Pre-screen MTurk workers with custom qualifications

10 minutes

October 9, 2017

If you do research using MTurk, you may have run into a common issue: how to recruit exclusively workers that meet certain criteria. For instance, you may want to run a study only on colorblind people, or only people who have perfect pitch, or only people who voted in their last local election. These criteria are all pretty easy to ascertain, but you don’t want to wait to ask until the main HIT itself; then you would be paying full price for data you can’t use at all. However, it’s also not fair to let people accept a HIT, ask them the critical question, and then force them to return it if they don’t meet the necessary criteria. That hurts certain worker metrics like HIT completion rate and can affect their ability to access other HITs, through no real fault of their own.

One option I’ve seen used is a 2-part HIT. First you make a short, cheap HIT in which you ask the relevant question or two, and then you reach out to the eligible workers who completed that HIT with the link to your actual survey. This is complex and can be time consuming for the requester, though, especially if the pre-screen is extremely short.

It turns out that there is a very straightforward way to deal with this if you’re willing to use the MTurk web API. You can create custom qualifications that workers can request, either directly or by completing a test, and then assign those qualifications as a requirement for your HITs.

You can get pretty sophisticated with handling these qualifications, and there is a lot more detail on the AWS documentation pages.

Here, I’m going to demonstrate how to make a qualification test that auto-scores itself using the boto3 library for Python. It’s a simple, 2-question colorblindness test (you can view it on the worker sandbox here; sign-in required) that first asks people to self-report any known issues with their color vision, and then has them respond to an Ishihara plate. Here’s what it looks like to a worker:

A screenshot from a live qualification test.

With this test, instead of asking about colorblindness during the HIT itself and having to throw data out after the fact, I can restrict participation to people who pass this short test.

1. Setup

To use the MTurk API, a couple of things are neccessary.

an AWS account
an MTurk requester account
an MTurk sandbox requester account
an MTurk sandbox worker account
the boto3 library for Python, most easily installed via pip

You’ll also need to link your AWS account to both your real Requester account and to your Sandbox Requester account, and have your access credentials formatted in a way that boto3 can access them.

For more detail on how to handle setting all of this up, or to see how all the pieces fit together, you can check out this post for an in-depth guide.

With that in place, we can move on to actually creating the qualification!

2. The qualification skeleton

Making a qualification itself involves just one function call.

First, we make our client object:

import boto3

mturk = boto3.client('mturk', 
                      region_name='us-east-1', 
                      endpoint_url='https://mturk-requester-sandbox.us-east-1.amazonaws.com')

Then, to make a qualification, we call create_qualification_type():

qual_response = mturk.create_qualification_type(
                        Name='Color blindness test',
                        Keywords='test, qualification, sample, colorblindness, boto',
                        Description='This is a brief colorblindness test',
                        QualificationTypeStatus='Active',
                        Test=questions,
                        AnswerKey=answers,
                        TestDurationInSeconds=300)

No matter what kind of qualification you’re creating, you’ll need to give it a Name and a Description that workers will see, plus some Keywords that will help people search for it.

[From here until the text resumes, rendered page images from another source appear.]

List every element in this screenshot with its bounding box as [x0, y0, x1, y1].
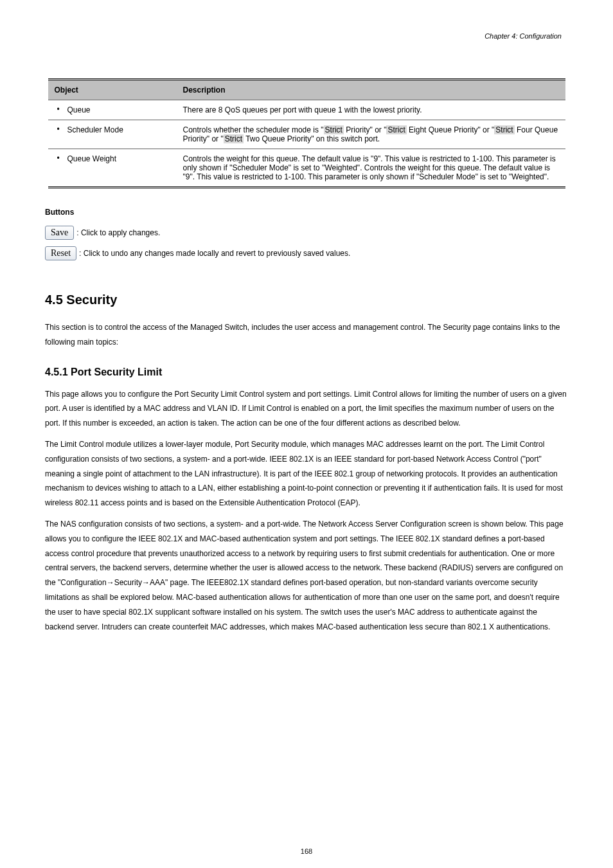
section-heading-security: 4.5 Security — [45, 293, 568, 307]
table-row: Queue Weight Controls the weight for thi… — [48, 149, 565, 188]
highlight: Strict — [494, 125, 514, 134]
highlight: Strict — [224, 134, 244, 143]
reset-button-description: : Click to undo any changes made locally… — [79, 249, 350, 258]
port-security-paragraph-3: The NAS configuration consists of two se… — [45, 517, 568, 634]
save-button[interactable]: Save — [45, 226, 74, 240]
save-button-description: : Click to apply changes. — [76, 228, 160, 237]
cell-object: Queue Weight — [48, 149, 177, 188]
page-number: 168 — [0, 847, 613, 855]
desc-fragment: Two Queue Priority" on this switch port. — [244, 134, 380, 143]
table-header-description: Description — [177, 80, 565, 100]
buttons-heading: Buttons — [45, 208, 568, 217]
cell-description: Controls whether the scheduler mode is "… — [177, 120, 565, 149]
config-path-quote: "Configuration→Security→AAA" page. The I… — [58, 578, 323, 587]
desc-fragment: Controls whether the scheduler mode is " — [183, 125, 324, 134]
desc-fragment: Priority" or " — [344, 125, 387, 134]
table-header-object: Object — [48, 80, 177, 100]
table-row: Queue There are 8 QoS queues per port wi… — [48, 100, 565, 120]
port-security-paragraph-2: The Limit Control module utilizes a lowe… — [45, 437, 568, 511]
cell-description: Controls the weight for this queue. The … — [177, 149, 565, 188]
table-row: Scheduler Mode Controls whether the sche… — [48, 120, 565, 149]
paragraph-fragment: The NAS configuration consists of two se… — [45, 520, 564, 587]
cell-object: Queue — [48, 100, 177, 120]
security-intro-paragraph: This section is to control the access of… — [45, 320, 568, 350]
cell-object: Scheduler Mode — [48, 120, 177, 149]
chapter-header: Chapter 4: Configuration — [45, 32, 568, 40]
object-description-table: Object Description Queue There are 8 QoS… — [48, 78, 565, 188]
desc-fragment: Eight Queue Priority" or " — [407, 125, 495, 134]
subsection-heading-port-security: 4.5.1 Port Security Limit — [45, 366, 568, 378]
port-security-paragraph-1: This page allows you to configure the Po… — [45, 387, 568, 431]
cell-description: There are 8 QoS queues per port with que… — [177, 100, 565, 120]
highlight: Strict — [386, 125, 406, 134]
reset-button[interactable]: Reset — [45, 246, 76, 260]
highlight: Strict — [324, 125, 344, 134]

We’re going to go ahead and set this qualification to Active with the QualificationTypeStatus argument, meaning that it will go live immediately (as live as something can go in the sandbox, that is).

The next handful of arguments are particular to the qualification type this is–in particular, a qualification type that requires a test. The Test argument needs to be a QuestionForm datatype (more on that in a second). This will specify the actual questions that make up the test. If this is left blank, a worker can request the qualification without taking a test first.

Similarly, the AnswerKey argument must be an AnswerKey data structure. This is like an auto-grader for the test. In this file (more details below), we specify how each answer to each question is scored, and what the scoring scheme is overall (a straight sum, a percent, a range, etc). A person will take the test, and if an answer key is provided, be automatically scored. We can then require that people have a certain score on the qualification test to be able to take your HIT. If no answer key is given, you’ll have to go through the tests manually (and free response answers can’t be auto-graded).

Because we have a qualification test, we have to specify how long people have to take it in seconds with the TestDurationInSeconds argument. Because this is a short little questionnare, we’ll allot 5 minutes.

3. The question file

Questions have to be passed in a very specific format. They should be .xml files, and they have a specific structure. There’s lots of detail here, and you can get pretty sophisticated in terms of your questions.

In our case, we have just two questions: a text-only question, and a question in which we present an image.

The XML file needs to start this way:

<QuestionForm xmlns='http://mechanicalturk.amazonaws.com/AWSMechanicalTurkDataSchemas/2005-10-01/QuestionForm.xsd'>
...
</QuestionForm>

This URL is important for technical reasons (it identifies the location of an important file for presenting the questions).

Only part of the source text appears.